- Work instructions -
Copy task. Retype the whole listing exactly, omitting any picture in it.

:: Data listing ::

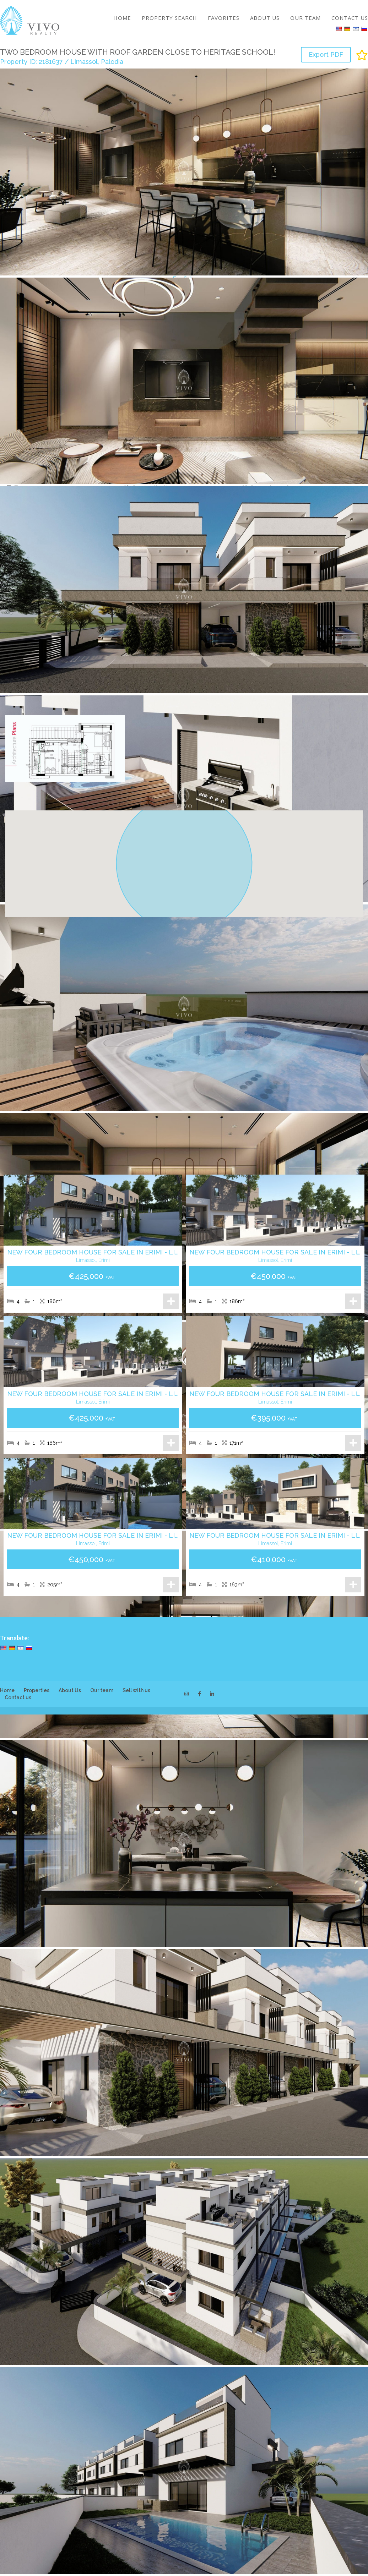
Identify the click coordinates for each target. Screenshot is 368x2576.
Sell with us (136, 1690)
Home (122, 17)
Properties (36, 1690)
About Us (265, 17)
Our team (305, 17)
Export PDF (326, 54)
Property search (169, 17)
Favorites (223, 17)
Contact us (349, 17)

:::

- Solution -
Identify the click coordinates for each target. Screenshot is 368x2576.
Sell with us (136, 1690)
Home (122, 17)
Properties (36, 1690)
About Us (265, 17)
Our team (305, 17)
Export PDF (326, 54)
Property search (169, 17)
Favorites (223, 17)
Contact us (349, 17)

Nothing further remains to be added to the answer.